[What to do]
Scan the records for the word "Leipziger". Return each line where it is found.

[Data for this task]
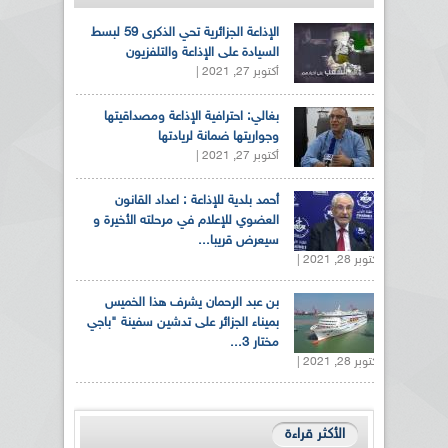
الإذاعة الجزائرية تحي الذكرى 59 لبسط
السيادة على الإذاعة والتلفزيون
أكتوبر 27, 2021 |
بغالي: احترافية الإذاعة ومصداقيتها
وجواريتها ضمانة لريادتها
أكتوبر 27, 2021 |
أحمد بلدية للإذاعة : اعداد القانون
العضوي للإعلام في مرحلته الأخيرة و
سيعرض قريبا...
أكتوبر 28, 2021 |
بن عبد الرحمان يشرف هذا الخميس
بميناء الجزائر على تدشين سفينة "باجي
مختار 3...
أكتوبر 28, 2021 |
الأكثر قراءة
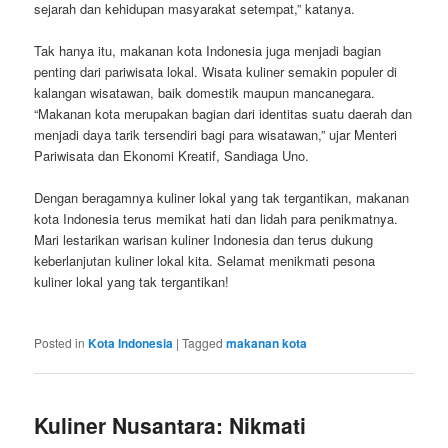
sejarah dan kehidupan masyarakat setempat,” katanya.
Tak hanya itu, makanan kota Indonesia juga menjadi bagian
penting dari pariwisata lokal. Wisata kuliner semakin populer di
kalangan wisatawan, baik domestik maupun mancanegara.
“Makanan kota merupakan bagian dari identitas suatu daerah dan
menjadi daya tarik tersendiri bagi para wisatawan,” ujar Menteri
Pariwisata dan Ekonomi Kreatif, Sandiaga Uno.
Dengan beragamnya kuliner lokal yang tak tergantikan, makanan
kota Indonesia terus memikat hati dan lidah para penikmatnya.
Mari lestarikan warisan kuliner Indonesia dan terus dukung
keberlanjutan kuliner lokal kita. Selamat menikmati pesona
kuliner lokal yang tak tergantikan!
Posted in
Kota Indonesia
|
Tagged
makanan kota
Kuliner Nusantara: Nikmati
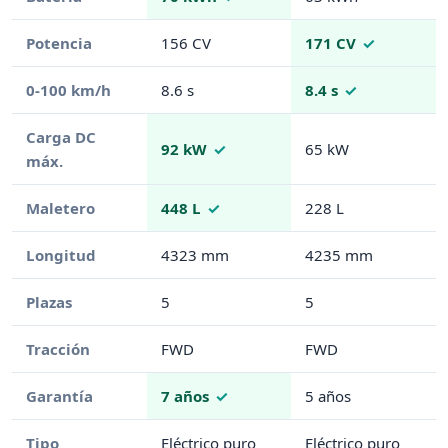
Potencia
156 CV
171 CV
0-100 km/h
8.6 s
8.4 s
Carga DC
92 kW
65 kW
máx.
Maletero
448 L
228 L
Longitud
4323 mm
4235 mm
Plazas
5
5
Tracción
FWD
FWD
Garantía
7 años
5 años
Tipo
Eléctrico puro
Eléctrico puro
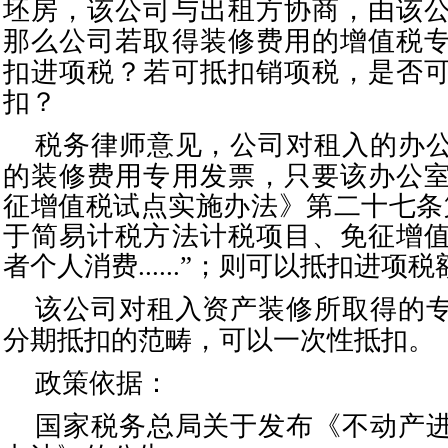
坯房，
该
公司与出租方协商，由
该
那么
公司若取得装修费用的增值税
扣进项税？若可抵扣销项税，是否
扣？
税务律师意见，
公司对租入的办
的装修费用专用发票，只要该办公
征增值税试点实施办法》第二十七条
于简易计税方法计税项目、免征增
者个人消费......”；则可以抵扣进项税
该
公司对租入资产装修所取得的
分期抵扣的范畴，可以一次性抵扣。
政策依据：
国家税务总局关于发布《不动产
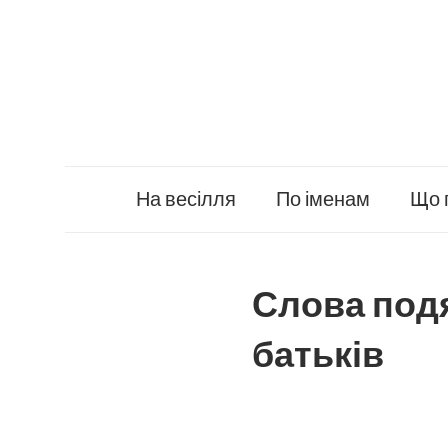
Skip
to
content
На весілля
По іменам
Що 
Слова подя
батьків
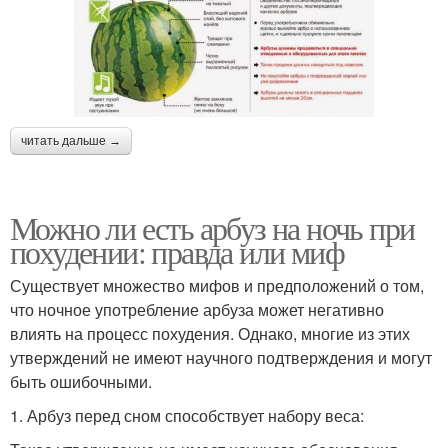
читать дальше →
Можно ли есть арбуз на ночь при
похудении: правда или миф
Существует множество мифов и предположений о том,
что ночное употребление арбуза может негативно
влиять на процесс похудения. Однако, многие из этих
утверждений не имеют научного подтверждения и могут
быть ошибочными.
1. Арбуз перед сном способствует набору веса:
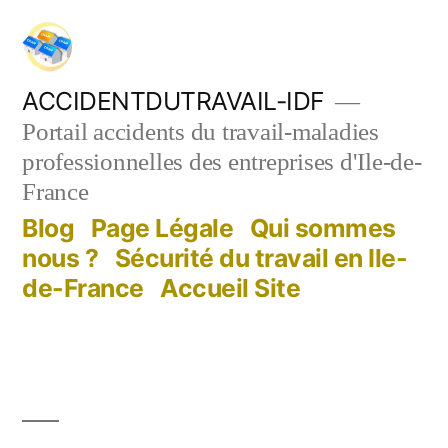
Aller
au
contenu
ACCIDENTDUTRAVAIL-IDF
Portail accidents du travail-maladies
professionnelles des entreprises d'Ile-de-
France
Blog
Page Légale
Qui sommes
nous ?
Sécurité du travail en Ile-
de-France
Accueil Site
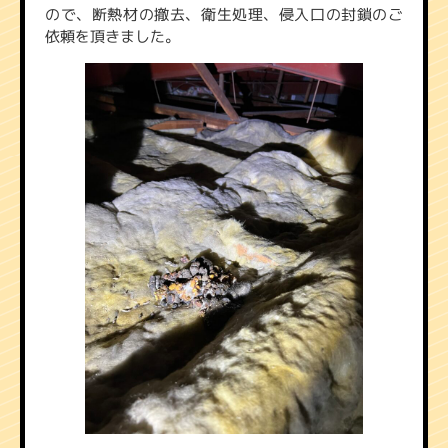
ので、断熱材の撤去、衛生処理、侵入口の封鎖のご
依頼を頂きました。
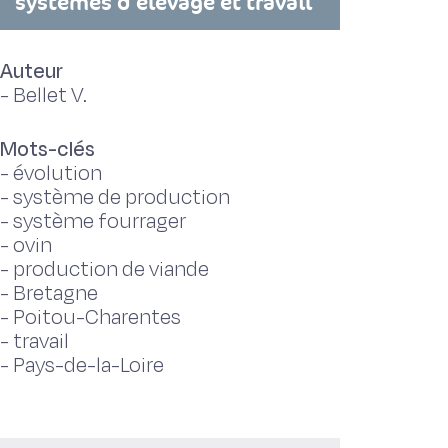
systèmes d'élevage et travail
Auteur
-
Bellet V.
Mots-clés
-
évolution
-
système de production
-
système fourrager
-
ovin
-
production de viande
-
Bretagne
-
Poitou-Charentes
-
travail
-
Pays-de-la-Loire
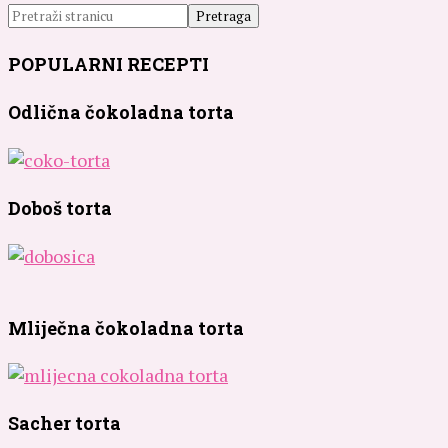
POPULARNI RECEPTI
Odlična čokoladna torta
Doboš torta
Mliječna čokoladna torta
Sacher torta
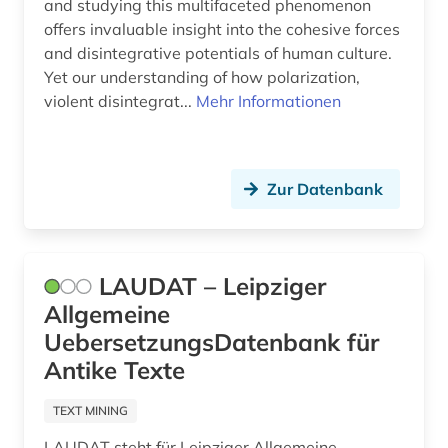
and studying this multifaceted phenomenon
offers invaluable insight into the cohesive forces
and disintegrative potentials of human culture.
Yet our understanding of how polarization,
violent disintegrat...
Mehr Informationen
Zur Datenbank
LAUDAT – Leipziger
Allgemeine
UebersetzungsDatenbank für
Antike Texte
TEXT MINING
LAUDAT steht für Leipziger Allgemeine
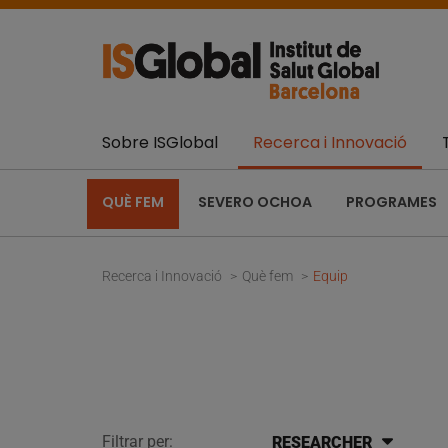
Sobre ISGlobal
Recerca i Innovació
QUÈ FEM
SEVERO OCHOA
PROGRAMES
Recerca i Innovació
Què fem
Equip
Filtrar per:
RESEARCHER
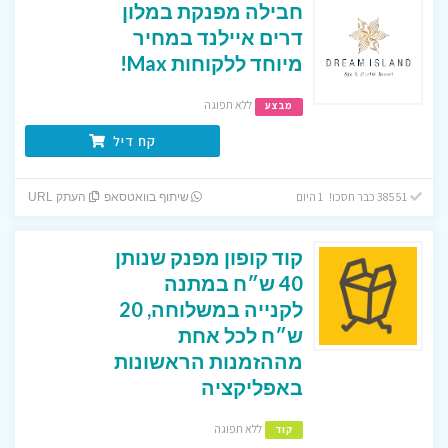
חבילה מפנקת במלון
דרים איילנד במחיר
מיוחד ללקוחות Max!
ללא תפוגה
מבצע
קח דיל
38551 כבר חסכו! 1 היום
שיתוף בוואטסאפ
העתק URL
קוד קופון מפנק שנותן
40 ש״ח במתנה
לקנייה במשלוחה, 20
ש״ח לכל אחת
מההזמנות הראשונות
באפליקציה
ללא תפוגה
קוד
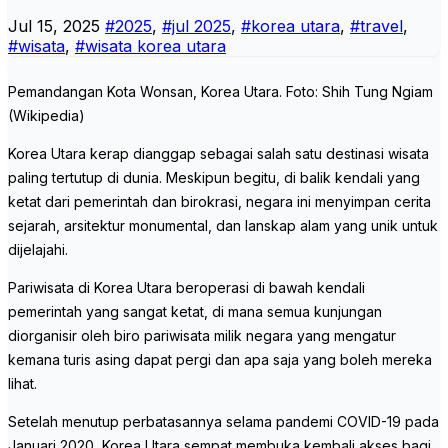
Jul 15, 2025
#2025
,
#jul 2025
,
#korea utara
,
#travel
,
#wisata
,
#wisata korea utara
Pemandangan Kota Wonsan, Korea Utara. Foto: Shih Tung Ngiam
(Wikipedia)
Korea Utara kerap dianggap sebagai salah satu destinasi wisata
paling tertutup di dunia. Meskipun begitu, di balik kendali yang
ketat dari pemerintah dan birokrasi, negara ini menyimpan cerita
sejarah, arsitektur monumental, dan lanskap alam yang unik untuk
dijelajahi.
Pariwisata di Korea Utara beroperasi di bawah kendali
pemerintah yang sangat ketat, di mana semua kunjungan
diorganisir oleh biro pariwisata milik negara yang mengatur
kemana turis asing dapat pergi dan apa saja yang boleh mereka
lihat.
Setelah menutup perbatasannya selama pandemi COVID-19 pada
Januari 2020, Korea Utara sempat membuka kembali akses bagi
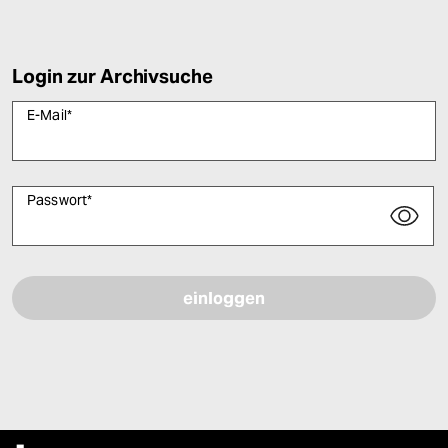
Login zur Archivsuche
E-Mail
*
Passwort
*
Bitte füllen Sie alle Pflichtfelder (*) aus, um fortfahren zu können.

[Task output]
LAUDAT – Leipziger
LAUDAT steht für Leipziger Allgemeine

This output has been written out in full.